Siempre quiso interpretar las canciones de Julio Jaramillo, aunque cantaba blues en inglés y sus fanáticos en Galápagos lo hacían repetir la única canción rocolera de su repertorio: “Me cansé de vivir,/ de vivir engañado,/ engañado por ti,/ y de tu falso querer”.

Fue en agosto del 2002 cuando vinieron a Guayaquil a presentar el disco Iguanamen que el Gringo Juan se sintió mal y en Solca le detectaron cáncer en la próstata. Debía operarse para detener  la enfermedad pero no quiso, medio aceptó unas inyecciones y ni volvió al centro médico.

Siguió bebiendo, tomando café y fumando, siempre decía: “Brother, esto es un clavo más para la caja”.

Cuenta Napolitano que el 30 de diciembre pasado, cuando lo vio en Galápagos, constató que eran ciertos los temores de Jeff Frazier, uno de los mejores amigos del músico.

“Me estoy muriendo”, sentenció el Gringo. Bromeando Napo, le dijo: “De regalo te he traído 30 camaretas porque mañana te vamos a quemar”.

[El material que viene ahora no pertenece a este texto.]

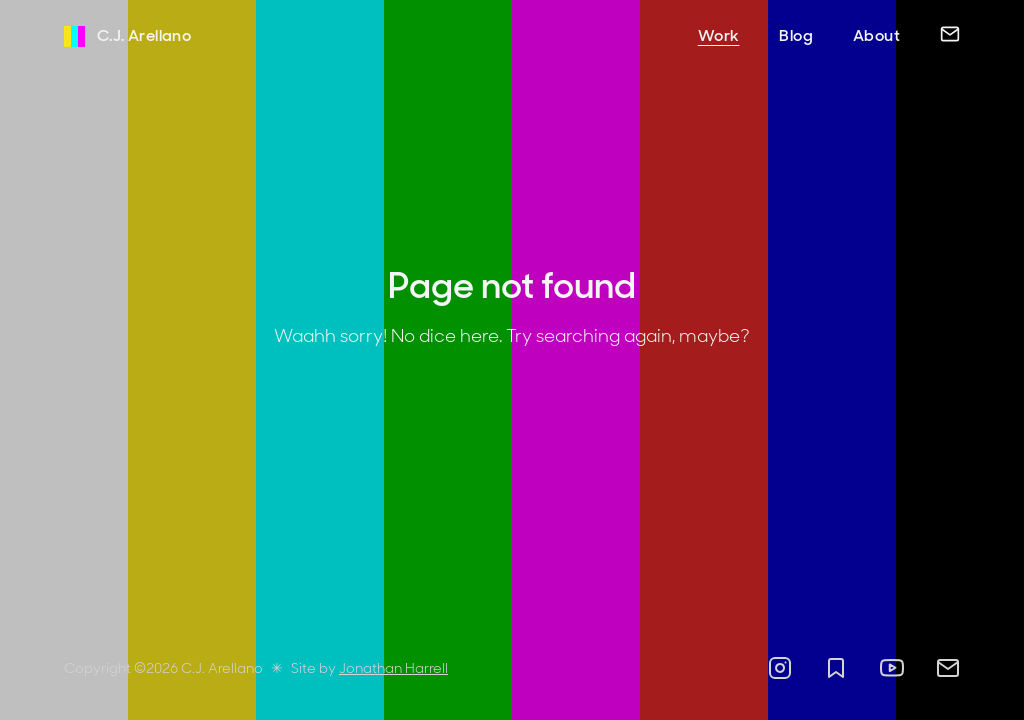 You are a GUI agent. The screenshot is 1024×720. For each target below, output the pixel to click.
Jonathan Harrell (393, 668)
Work (719, 35)
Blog (796, 35)
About (876, 35)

Acompañado por sus mejores amigos, el 9 de enero arribó a Guayaquil y lo internaron en Solca. Pero el jueves 11 a las cinco de la mañana, el Gringo Juan murió de un infarto. Antes de cremarlo, sus íntimos le cantaron Voltes, canción escrita por él y un par de temas más.

Recuerdan que salieron del crematorio y cuando de la chimenea empezó a salir un humo azul, el fotógrafo Bolo Franco dijo: “Es el azul de sus tatuajes”. Luego fue blanco y afirmó: “Ese es de la barba”. Cuando abandonaban el cementerio, el humo bajó e inundó sus vehículos. Todos aseguran que olía a madera, a sándalo.

La historia del Gringo Juan es un blues sin fin. Desde que murió empezaron a suceder cosas extrañas. La persona que guardaba el cofre, al tercer día ya no lo quiso porque en las noches se escuchaban golpes de puertas y ventanas. “Juan no nos deja dormir”, aseguró.

 El percusionista Gustavo Miño se hizo cargo de esas cenizas amigas y cree que “el Gringo quiere que ya lo fondeen (sus cenizas) en Galápagos”.

El viernes 19, la noche del concierto, junto a Napolitano estaba el cofre con las cenizas de John Vokes, el homenajeado. Su hijo Jonathan, subió al escenario y cantó Me cansé de vivir. Luego la banda interpretó en su memoria El sonero se murió, que comienza triste pero remata con una alegre descarga: “El sonero se murió/ pero la rumba queda,/ pero la rumba queda”.

La historia del Gringo Juan tendrá un posible final, el domingo 18 de febrero, cuando el cofre con sus cenizas será hundido por sus amigos frente a la isla Tortuga de Galápagos. Él lo quiso así. Entonces el Gringo Juan cantará un blues sin fin en el fondo del mar.